According to Kitco, world gold prices are forecast to continue to fluctuate cautiously next week as investors simultaneously monitor the interest rate policy of the US Federal Reserve (Fed), inflation developments and geopolitical tensions in the Middle East.
Mr. Kevin Grady - Chairman of Phoenix Futures and Options - said that the gold market has not yet formed a clear trend due to low liquidity and anticipation sentiment overwhelming investors.
According to Mr. Grady, most of the current transactions are mainly position conversion activities between futures contracts, instead of new speculative cash flow participating in the market.
He assessed that the risk of gold increasing and decreasing is currently quite balanced because any geopolitical developments can strongly impact prices.
I think the risk of price drops is currently equal to the risk of price increases, because any news can strongly impact this market," he said.

According to this expert, investors are limiting opening large positions in the context of the market entering a long holiday and liquidity decreasing. In the short term, gold prices are likely to continue to fluctuate in a narrow range and there has not been strong enough momentum to form a sustainable upward trend.
From a monetary policy perspective, Mr. David Morrison - senior market analyst at Trade Nation - believes that gold may face more pressure as the market increasingly bets heavily on the possibility of the Fed continuing to raise interest rates.

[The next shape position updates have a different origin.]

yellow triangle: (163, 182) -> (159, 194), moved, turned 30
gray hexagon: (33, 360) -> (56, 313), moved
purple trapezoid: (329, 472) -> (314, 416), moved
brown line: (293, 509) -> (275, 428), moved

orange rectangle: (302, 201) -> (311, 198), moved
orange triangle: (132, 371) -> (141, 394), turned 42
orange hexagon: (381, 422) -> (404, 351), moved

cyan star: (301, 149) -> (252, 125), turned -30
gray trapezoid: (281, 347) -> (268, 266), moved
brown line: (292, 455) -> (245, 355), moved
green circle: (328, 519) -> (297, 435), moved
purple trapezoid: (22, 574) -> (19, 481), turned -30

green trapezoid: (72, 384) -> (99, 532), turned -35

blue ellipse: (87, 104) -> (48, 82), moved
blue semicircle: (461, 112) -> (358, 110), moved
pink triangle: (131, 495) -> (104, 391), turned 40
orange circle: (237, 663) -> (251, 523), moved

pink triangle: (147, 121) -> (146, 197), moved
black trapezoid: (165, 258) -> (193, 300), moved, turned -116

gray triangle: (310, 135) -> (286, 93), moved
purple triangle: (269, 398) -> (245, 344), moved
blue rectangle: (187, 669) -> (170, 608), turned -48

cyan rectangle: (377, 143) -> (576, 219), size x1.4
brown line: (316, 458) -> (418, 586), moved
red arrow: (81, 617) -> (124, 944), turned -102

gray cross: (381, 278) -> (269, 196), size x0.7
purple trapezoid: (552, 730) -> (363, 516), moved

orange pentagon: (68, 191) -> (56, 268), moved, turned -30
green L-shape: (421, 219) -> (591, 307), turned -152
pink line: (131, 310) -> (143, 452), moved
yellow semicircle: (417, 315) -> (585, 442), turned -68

According to CME's FedWatch tool, the probability of the Fed raising interest rates by another 25 basis points before the end of the year is currently at 42%, higher than the probability of keeping interest rates unchanged at 30%. At the same time, the probability of the Fed raising a total of 50 basis points this year has increased to 22%, while a month ago it was almost zero.

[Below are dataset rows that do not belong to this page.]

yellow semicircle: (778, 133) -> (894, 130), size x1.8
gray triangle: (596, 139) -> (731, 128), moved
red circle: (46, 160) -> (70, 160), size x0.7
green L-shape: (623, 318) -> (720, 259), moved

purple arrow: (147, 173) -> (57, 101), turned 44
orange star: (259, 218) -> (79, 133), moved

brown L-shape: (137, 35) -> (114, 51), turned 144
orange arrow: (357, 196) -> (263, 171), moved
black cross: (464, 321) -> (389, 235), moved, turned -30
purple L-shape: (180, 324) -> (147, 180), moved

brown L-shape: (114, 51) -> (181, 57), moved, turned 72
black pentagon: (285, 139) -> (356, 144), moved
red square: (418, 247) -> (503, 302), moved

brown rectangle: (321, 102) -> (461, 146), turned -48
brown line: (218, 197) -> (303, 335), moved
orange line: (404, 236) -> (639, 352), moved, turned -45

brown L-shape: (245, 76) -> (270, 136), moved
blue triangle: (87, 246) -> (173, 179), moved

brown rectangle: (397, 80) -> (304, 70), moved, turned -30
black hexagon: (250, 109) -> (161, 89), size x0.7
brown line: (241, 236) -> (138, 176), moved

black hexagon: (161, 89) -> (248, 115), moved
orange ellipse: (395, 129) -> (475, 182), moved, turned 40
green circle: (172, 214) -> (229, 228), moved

Mr. Morrison said that this development is likely to be detrimental to gold. He also noted that although US public debt has exceeded 100% of GDP, the market is not really too concerned about the federal budget deficit.
According to Mr. Morrison, in the context of little important economic data next week, investors will continue to focus on monitoring risks related to the Iranian conflict. Vacations in Europe, the UK and the US may also make early week trading quite sluggish.

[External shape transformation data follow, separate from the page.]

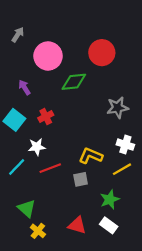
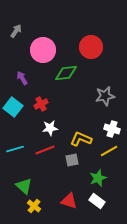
white star: (37, 147) -> (50, 128), moved
cyan line: (17, 167) -> (15, 149), turned 30

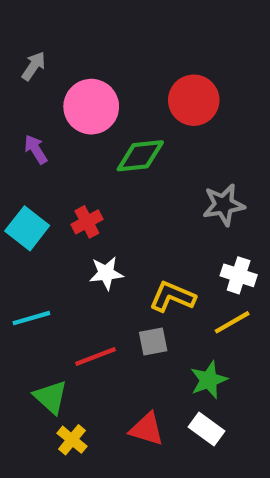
purple arrow: (22, 78) -> (36, 149), moved
red line: (45, 150) -> (95, 356), moved

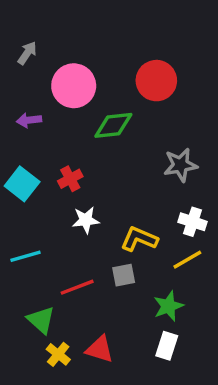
purple arrow: (36, 149) -> (29, 120), turned -65
red triangle: (147, 429) -> (100, 349), moved
white rectangle: (207, 429) -> (167, 346), turned 72

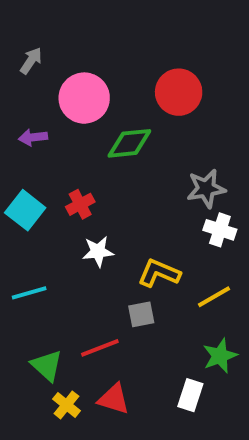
white cross: (193, 222) -> (220, 230), moved
red line: (77, 287) -> (100, 348), moved
green star: (168, 306) -> (220, 356), moved

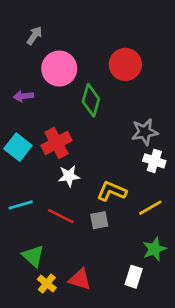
gray arrow: (31, 61) -> (34, 35), moved
green diamond: (129, 143) -> (91, 100), turned -68
red cross: (80, 204) -> (56, 143), size x1.5
red line: (100, 348) -> (61, 216), moved, turned 48

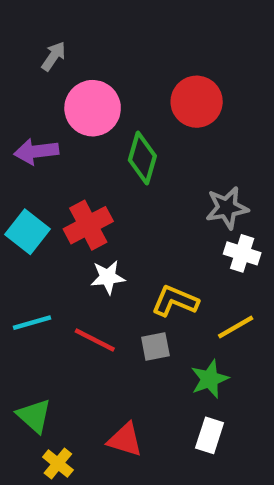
purple arrow: (23, 96) -> (36, 151), size x1.4
green star: (154, 249) -> (210, 379), moved
green triangle: (33, 256) -> (34, 416), moved
yellow cross: (47, 284) -> (58, 464), moved

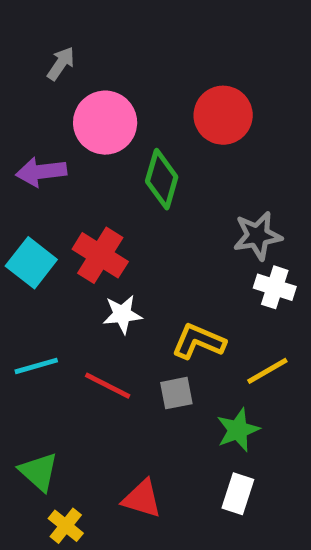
red cross: (88, 225) -> (100, 255), turned -30

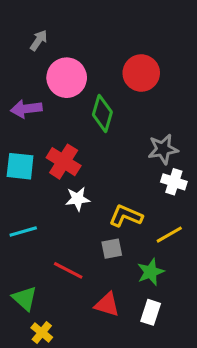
cyan square: (31, 263) -> (20, 166), turned -32
red line: (108, 386) -> (68, 270), moved
red triangle: (142, 499) -> (107, 305), moved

After a disappointing consumer psychology survey by the University of Michigan in the last session of the week, the market is now shifting its attention to the Consumer Confidence Report of the US Conference Board.
The University of Michigan said the consumer sentiment index fell to a new record low of 44.8 points, while one-year inflation expectations rose to 4.8%.
By the end of the week, the market will receive the US Q1 GDP data for the second time. However, according to analysts, the April inflation data and the Personal Consumption Expenditure (PCE) index are the most concerned focus.
Analysts believe that gold prices may become more sensitive if inflationary pressure continues to increase.
Meanwhile, Mr. Alex Kuptsikevich - senior market analyst at FxPro - said that gold is still in a medium-term downtrend.
He said that gold prices are currently near the mid- 50-day and 200-day moving averages. This shows that the long-term upward trend has not been broken, but the medium-term trend has shifted to more negative.
According to Mr. Kuptsikevich, the series of low peaks gradually forming from the end of January shows that buying power in the market is weakening.
It is highly likely that gold prices will fall to the 4,370-4,400 USD/ounce range by the end of next week," he warned.
He believes that this area will be a strong tug-of-war zone between buyers and sellers. If gold penetrates the upper support zone, selling pressure may increase significantly. Conversely, to confirm the possibility of returning to an upward trend, gold needs to maintain stability above the 4,800 USD/ounce zone.